» Exercise requirements: Going down the data below, set down exactly the line with "r y exportar." and each line after it through the line with "Θάνος Παπανικολάου"; no other lines.

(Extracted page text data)
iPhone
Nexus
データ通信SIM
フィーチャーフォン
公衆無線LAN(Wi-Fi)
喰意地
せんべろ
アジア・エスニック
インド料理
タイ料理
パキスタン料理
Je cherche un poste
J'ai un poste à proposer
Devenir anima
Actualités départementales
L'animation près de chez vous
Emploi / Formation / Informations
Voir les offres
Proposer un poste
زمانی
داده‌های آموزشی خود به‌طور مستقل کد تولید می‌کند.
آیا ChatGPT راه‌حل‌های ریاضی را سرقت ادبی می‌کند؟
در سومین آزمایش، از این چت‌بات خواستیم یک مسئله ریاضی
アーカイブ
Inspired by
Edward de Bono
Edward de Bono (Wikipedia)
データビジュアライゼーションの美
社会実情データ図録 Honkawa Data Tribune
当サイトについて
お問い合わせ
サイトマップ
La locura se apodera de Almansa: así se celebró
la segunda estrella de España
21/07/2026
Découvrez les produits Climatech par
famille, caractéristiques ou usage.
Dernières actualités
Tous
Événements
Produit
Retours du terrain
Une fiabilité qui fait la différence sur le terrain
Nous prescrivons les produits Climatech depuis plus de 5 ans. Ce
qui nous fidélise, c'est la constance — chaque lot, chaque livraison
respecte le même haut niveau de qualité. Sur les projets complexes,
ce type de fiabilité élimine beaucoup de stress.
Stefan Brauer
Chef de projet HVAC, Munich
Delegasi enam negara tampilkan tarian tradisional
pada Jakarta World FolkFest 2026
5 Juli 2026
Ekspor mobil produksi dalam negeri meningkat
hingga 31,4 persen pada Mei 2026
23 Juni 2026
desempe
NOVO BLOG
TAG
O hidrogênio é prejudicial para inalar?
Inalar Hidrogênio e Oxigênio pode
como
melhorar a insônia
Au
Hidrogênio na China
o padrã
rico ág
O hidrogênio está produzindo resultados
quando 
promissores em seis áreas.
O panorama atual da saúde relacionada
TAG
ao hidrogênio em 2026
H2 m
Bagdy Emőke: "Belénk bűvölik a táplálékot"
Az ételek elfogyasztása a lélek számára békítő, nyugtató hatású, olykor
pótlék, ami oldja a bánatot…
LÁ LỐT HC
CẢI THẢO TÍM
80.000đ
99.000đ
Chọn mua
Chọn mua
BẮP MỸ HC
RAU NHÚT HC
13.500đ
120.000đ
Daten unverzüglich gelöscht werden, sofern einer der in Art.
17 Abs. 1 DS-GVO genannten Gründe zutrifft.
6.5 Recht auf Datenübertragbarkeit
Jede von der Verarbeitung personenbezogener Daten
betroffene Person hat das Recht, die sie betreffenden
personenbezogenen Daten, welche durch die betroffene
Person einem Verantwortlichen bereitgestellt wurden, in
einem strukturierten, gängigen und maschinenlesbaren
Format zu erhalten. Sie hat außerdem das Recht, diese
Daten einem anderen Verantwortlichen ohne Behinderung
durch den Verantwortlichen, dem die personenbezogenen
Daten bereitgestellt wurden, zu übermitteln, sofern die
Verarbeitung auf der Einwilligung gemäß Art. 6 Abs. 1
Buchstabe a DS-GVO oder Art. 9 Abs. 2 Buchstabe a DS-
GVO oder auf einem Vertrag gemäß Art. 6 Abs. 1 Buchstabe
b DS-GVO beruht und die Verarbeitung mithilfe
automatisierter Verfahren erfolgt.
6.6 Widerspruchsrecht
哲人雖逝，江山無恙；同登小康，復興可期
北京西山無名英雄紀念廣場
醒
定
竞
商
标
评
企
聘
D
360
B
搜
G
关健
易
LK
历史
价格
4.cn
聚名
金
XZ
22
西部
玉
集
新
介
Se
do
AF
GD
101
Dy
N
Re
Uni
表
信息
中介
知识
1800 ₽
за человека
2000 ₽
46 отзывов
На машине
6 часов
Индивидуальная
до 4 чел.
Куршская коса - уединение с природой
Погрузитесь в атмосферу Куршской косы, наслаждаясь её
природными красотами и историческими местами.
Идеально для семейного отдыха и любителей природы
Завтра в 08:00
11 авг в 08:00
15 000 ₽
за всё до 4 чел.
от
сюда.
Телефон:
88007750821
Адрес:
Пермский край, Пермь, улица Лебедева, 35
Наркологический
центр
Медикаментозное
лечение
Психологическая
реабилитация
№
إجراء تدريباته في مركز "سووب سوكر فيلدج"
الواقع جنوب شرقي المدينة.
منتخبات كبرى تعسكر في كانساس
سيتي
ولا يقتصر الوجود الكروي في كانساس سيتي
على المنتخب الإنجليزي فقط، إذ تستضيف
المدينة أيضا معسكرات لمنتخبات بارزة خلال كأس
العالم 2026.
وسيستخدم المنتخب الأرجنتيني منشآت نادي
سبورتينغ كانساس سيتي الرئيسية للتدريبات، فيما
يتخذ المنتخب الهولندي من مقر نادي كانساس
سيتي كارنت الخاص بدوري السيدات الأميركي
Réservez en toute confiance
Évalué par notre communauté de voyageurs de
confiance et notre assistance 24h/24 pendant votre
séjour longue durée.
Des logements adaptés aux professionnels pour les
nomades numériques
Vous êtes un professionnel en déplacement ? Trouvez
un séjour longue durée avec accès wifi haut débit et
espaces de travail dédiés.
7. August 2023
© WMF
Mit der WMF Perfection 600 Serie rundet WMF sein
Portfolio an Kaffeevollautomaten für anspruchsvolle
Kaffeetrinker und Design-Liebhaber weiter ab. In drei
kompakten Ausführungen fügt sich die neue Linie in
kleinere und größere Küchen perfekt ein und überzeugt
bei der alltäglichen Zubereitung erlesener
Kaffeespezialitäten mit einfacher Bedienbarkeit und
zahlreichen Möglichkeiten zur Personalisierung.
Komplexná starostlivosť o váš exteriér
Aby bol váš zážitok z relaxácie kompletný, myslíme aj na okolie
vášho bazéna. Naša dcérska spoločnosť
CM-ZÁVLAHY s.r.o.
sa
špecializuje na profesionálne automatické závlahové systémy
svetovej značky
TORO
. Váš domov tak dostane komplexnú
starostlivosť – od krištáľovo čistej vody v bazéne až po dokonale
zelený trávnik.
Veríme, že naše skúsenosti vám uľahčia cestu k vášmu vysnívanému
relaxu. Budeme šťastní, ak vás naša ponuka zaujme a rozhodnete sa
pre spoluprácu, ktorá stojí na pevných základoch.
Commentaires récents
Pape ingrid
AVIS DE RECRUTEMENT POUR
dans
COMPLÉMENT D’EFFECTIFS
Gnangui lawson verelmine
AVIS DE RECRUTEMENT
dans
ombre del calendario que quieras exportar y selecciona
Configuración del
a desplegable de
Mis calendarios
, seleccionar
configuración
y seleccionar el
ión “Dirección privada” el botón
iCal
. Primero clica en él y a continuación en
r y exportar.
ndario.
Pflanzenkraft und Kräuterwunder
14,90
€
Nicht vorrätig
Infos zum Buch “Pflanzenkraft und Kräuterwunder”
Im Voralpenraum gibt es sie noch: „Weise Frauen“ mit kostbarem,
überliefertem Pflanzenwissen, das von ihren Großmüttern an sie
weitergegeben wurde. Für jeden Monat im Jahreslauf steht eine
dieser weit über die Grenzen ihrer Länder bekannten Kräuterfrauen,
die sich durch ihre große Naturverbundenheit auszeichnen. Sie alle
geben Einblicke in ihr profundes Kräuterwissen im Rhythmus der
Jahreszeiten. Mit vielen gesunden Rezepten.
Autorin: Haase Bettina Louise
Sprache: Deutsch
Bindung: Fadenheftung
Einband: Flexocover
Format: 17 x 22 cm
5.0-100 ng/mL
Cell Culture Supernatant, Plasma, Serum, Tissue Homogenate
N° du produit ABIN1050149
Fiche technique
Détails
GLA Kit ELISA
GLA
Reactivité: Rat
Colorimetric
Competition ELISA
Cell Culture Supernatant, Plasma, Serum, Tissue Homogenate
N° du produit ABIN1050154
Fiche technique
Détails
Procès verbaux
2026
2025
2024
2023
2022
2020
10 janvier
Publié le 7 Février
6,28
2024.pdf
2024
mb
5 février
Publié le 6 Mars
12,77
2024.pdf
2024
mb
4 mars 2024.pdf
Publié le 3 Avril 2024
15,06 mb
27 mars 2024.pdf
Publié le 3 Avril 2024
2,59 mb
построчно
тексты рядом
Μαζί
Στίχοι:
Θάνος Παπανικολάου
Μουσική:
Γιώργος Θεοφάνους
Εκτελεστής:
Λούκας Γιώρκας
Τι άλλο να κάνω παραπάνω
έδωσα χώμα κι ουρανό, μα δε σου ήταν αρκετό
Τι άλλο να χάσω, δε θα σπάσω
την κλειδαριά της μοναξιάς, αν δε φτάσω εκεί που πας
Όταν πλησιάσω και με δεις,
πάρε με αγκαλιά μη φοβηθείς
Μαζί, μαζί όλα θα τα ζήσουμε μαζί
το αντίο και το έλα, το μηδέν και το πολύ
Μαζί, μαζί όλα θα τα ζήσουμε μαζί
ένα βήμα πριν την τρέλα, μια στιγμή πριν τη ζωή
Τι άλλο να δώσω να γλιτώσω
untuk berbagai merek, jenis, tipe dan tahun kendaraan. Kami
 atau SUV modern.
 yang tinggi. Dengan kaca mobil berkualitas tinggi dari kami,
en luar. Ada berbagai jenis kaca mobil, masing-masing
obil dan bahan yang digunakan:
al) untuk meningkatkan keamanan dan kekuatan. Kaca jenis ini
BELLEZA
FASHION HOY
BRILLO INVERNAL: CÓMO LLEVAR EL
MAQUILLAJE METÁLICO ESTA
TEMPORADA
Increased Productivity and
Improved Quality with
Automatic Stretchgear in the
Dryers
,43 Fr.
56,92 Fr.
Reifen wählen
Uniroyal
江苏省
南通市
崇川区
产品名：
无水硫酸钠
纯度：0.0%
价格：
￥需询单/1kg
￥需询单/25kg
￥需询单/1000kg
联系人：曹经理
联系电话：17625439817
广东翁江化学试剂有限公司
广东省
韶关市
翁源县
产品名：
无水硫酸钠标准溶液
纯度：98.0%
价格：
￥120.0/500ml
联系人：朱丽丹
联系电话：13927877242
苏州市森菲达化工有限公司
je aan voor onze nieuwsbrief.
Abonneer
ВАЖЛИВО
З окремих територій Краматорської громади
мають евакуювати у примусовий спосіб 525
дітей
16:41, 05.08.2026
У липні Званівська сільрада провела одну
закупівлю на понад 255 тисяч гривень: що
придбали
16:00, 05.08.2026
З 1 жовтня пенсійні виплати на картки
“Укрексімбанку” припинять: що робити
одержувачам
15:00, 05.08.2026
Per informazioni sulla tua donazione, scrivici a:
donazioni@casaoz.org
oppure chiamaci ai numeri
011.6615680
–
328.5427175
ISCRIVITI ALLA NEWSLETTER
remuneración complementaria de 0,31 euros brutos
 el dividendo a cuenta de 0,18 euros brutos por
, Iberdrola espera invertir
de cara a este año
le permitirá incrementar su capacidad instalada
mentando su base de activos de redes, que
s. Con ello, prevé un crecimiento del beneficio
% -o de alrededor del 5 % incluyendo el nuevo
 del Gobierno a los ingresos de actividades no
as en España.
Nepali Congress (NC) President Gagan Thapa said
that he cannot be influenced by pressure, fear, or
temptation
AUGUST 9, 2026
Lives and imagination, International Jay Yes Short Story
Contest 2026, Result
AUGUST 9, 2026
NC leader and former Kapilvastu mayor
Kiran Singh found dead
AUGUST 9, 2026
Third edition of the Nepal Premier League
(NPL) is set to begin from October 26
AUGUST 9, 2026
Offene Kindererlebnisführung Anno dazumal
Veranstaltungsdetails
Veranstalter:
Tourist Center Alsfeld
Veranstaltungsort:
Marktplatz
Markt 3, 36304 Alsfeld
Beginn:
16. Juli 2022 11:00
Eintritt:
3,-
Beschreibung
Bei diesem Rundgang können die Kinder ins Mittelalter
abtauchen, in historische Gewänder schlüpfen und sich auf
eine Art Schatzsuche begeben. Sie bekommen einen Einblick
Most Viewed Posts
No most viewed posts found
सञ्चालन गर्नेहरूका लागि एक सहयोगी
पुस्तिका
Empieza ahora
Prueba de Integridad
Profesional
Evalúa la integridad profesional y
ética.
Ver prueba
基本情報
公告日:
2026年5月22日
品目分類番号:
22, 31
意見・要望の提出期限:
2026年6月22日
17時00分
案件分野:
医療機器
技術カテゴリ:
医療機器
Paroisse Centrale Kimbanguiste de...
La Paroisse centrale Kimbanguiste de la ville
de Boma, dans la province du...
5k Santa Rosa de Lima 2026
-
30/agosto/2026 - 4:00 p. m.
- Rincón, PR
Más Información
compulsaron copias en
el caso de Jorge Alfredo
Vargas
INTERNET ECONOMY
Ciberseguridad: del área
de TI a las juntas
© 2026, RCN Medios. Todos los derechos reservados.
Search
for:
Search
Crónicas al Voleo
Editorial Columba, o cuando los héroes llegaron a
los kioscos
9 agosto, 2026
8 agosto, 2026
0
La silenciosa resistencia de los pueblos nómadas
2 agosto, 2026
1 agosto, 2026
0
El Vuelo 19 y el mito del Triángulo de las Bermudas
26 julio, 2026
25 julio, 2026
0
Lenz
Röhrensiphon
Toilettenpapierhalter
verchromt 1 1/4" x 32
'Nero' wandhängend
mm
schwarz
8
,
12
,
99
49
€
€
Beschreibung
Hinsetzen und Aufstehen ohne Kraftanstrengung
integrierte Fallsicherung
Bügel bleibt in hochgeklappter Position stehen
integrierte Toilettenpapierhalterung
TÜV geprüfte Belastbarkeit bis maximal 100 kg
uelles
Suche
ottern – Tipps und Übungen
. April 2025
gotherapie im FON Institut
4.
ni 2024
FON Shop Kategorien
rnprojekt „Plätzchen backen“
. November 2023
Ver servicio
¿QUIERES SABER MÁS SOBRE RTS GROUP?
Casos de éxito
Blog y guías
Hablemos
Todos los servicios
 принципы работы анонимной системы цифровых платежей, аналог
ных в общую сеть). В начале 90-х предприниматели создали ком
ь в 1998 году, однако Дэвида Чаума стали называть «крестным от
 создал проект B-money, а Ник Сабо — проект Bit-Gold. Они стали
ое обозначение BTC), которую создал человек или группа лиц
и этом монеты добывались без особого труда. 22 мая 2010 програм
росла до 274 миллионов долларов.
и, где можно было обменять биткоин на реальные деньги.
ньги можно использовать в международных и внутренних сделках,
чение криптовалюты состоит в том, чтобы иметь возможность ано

» Answer to this task:
r y exportar.
ndario.
Pflanzenkraft und Kräuterwunder
14,90
€
Nicht vorrätig
Infos zum Buch “Pflanzenkraft und Kräuterwunder”
Im Voralpenraum gibt es sie noch: „Weise Frauen“ mit kostbarem,
überliefertem Pflanzenwissen, das von ihren Großmüttern an sie
weitergegeben wurde. Für jeden Monat im Jahreslauf steht eine
dieser weit über die Grenzen ihrer Länder bekannten Kräuterfrauen,
die sich durch ihre große Naturverbundenheit auszeichnen. Sie alle
geben Einblicke in ihr profundes Kräuterwissen im Rhythmus der
Jahreszeiten. Mit vielen gesunden Rezepten.
Autorin: Haase Bettina Louise
Sprache: Deutsch
Bindung: Fadenheftung
Einband: Flexocover
Format: 17 x 22 cm
5.0-100 ng/mL
Cell Culture Supernatant, Plasma, Serum, Tissue Homogenate
N° du produit ABIN1050149
Fiche technique
Détails
GLA Kit ELISA
GLA
Reactivité: Rat
Colorimetric
Competition ELISA
Cell Culture Supernatant, Plasma, Serum, Tissue Homogenate
N° du produit ABIN1050154
Fiche technique
Détails
Procès verbaux
2026
2025
2024
2023
2022
2020
10 janvier
Publié le 7 Février
6,28
2024.pdf
2024
mb
5 février
Publié le 6 Mars
12,77
2024.pdf
2024
mb
4 mars 2024.pdf
Publié le 3 Avril 2024
15,06 mb
27 mars 2024.pdf
Publié le 3 Avril 2024
2,59 mb
построчно
тексты рядом
Μαζί
Στίχοι:
Θάνος Παπανικολάου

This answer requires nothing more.